→ Problem description
Write the records out again without change. Leave the pictures behind.

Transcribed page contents
──────────

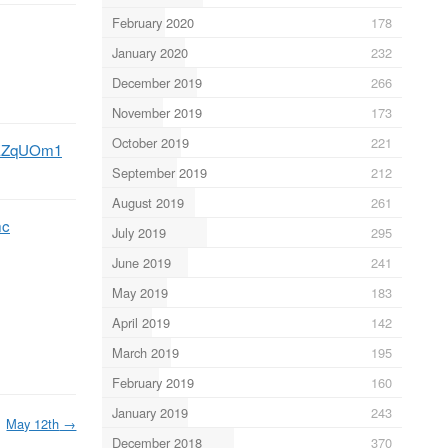
February 2020
178
January 2020
232
December 2019
266
November 2019
173
October 2019
221
86EZqUOm1
September 2019
212
August 2019
261
mc
July 2019
295
June 2019
241
May 2019
183
April 2019
142
March 2019
195
February 2019
160
January 2019
243
May 12th
→
December 2018
370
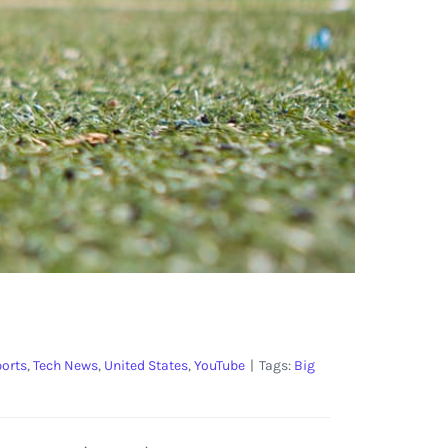
orts
,
Tech News
,
United States
,
YouTube
|
Tags:
Big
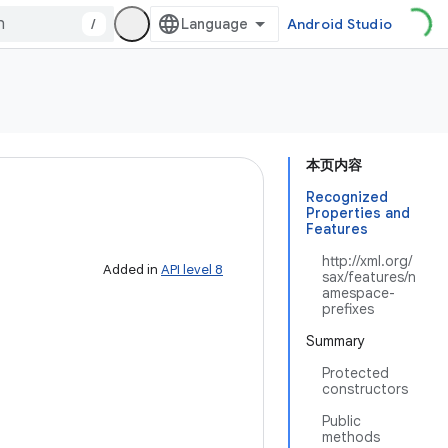
/
Android Studio
本页内容
Recognized
Properties and
Features
http://xml.org/
Added in
API level 8
sax/features/n
amespace-
prefixes
Summary
Protected
constructors
Public
methods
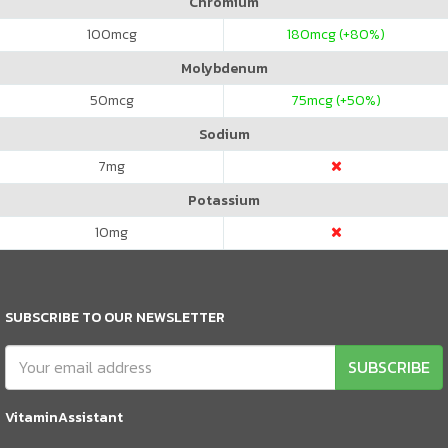
Chromium
100
mcg
180
mcg (+80%)
Molybdenum
50
mcg
75
mcg (+50%)
Sodium
7
mg
Potassium
10
mg
SUBSCRIBE TO OUR NEWSLETTER
SUBSCRIBE
VitaminAssistant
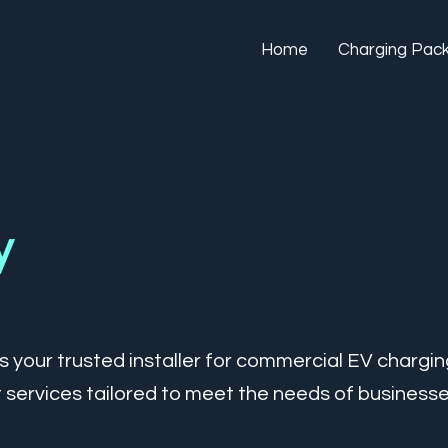
Home
Charging Pac
y
 your trusted installer for commercial EV chargin
 services tailored to meet the needs of businesses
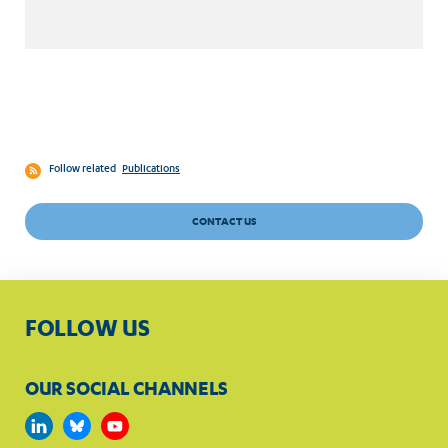
Follow related
Publications
CONTACT US
FOLLOW US
OUR SOCIAL CHANNELS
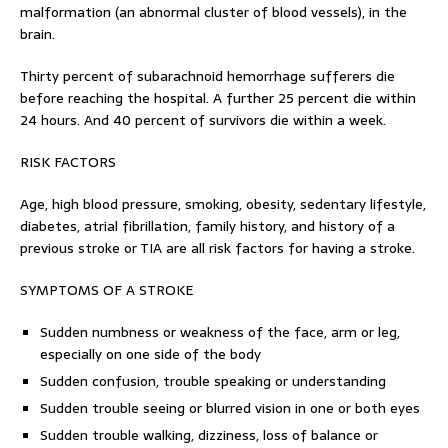
malformation (an abnormal cluster of blood vessels), in the
brain.
Thirty percent of subarachnoid hemorrhage sufferers die
before reaching the hospital. A further 25 percent die within
24 hours. And 40 percent of survivors die within a week.
RISK FACTORS
Age, high blood pressure, smoking, obesity, sedentary lifestyle,
diabetes, atrial fibrillation, family history, and history of a
previous stroke or TIA are all risk factors for having a stroke.
SYMPTOMS OF A STROKE
Sudden numbness or weakness of the face, arm or leg,
especially on one side of the body
Sudden confusion, trouble speaking or understanding
Sudden trouble seeing or blurred vision in one or both eyes
Sudden trouble walking, dizziness, loss of balance or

──────────

→ Response to the task
February 2020
178
January 2020
232
December 2019
266
November 2019
173
October 2019
221
86EZqUOm1
September 2019
212
August 2019
261
mc
July 2019
295
June 2019
241
May 2019
183
April 2019
142
March 2019
195
February 2019
160
January 2019
243
May 12th
→
December 2018
370
orts
,
Tech News
,
United States
,
YouTube
|
Tags:
Big
/
Android Studio
本页内容
Recognized
Properties and
Features
http://xml.org/
Added in
API level 8
sax/features/n
amespace-
prefixes
Summary
Protected
constructors
Public
methods
Chromium
100
mcg
180
mcg (+80%)
Molybdenum
50
mcg
75
mcg (+50%)
Sodium
7
mg
Potassium
10
mg
SUBSCRIBE TO OUR NEWSLETTER
SUBSCRIBE
VitaminAssistant
Home
Charging Pac
y
 your trusted installer for commercial EV chargin
 services tailored to meet the needs of businesses
Follow related
Publications
CONTACT US
FOLLOW US
OUR SOCIAL CHANNELS
malformation (an abnormal cluster of blood vessels), in the
brain.
Thirty percent of subarachnoid hemorrhage sufferers die
before reaching the hospital. A further 25 percent die within
24 hours. And 40 percent of survivors die within a week.
RISK FACTORS
Age, high blood pressure, smoking, obesity, sedentary lifestyle,
diabetes, atrial fibrillation, family history, and history of a
previous stroke or TIA are all risk factors for having a stroke.
SYMPTOMS OF A STROKE
Sudden numbness or weakness of the face, arm or leg,
especially on one side of the body
Sudden confusion, trouble speaking or understanding
Sudden trouble seeing or blurred vision in one or both eyes
Sudden trouble walking, dizziness, loss of balance or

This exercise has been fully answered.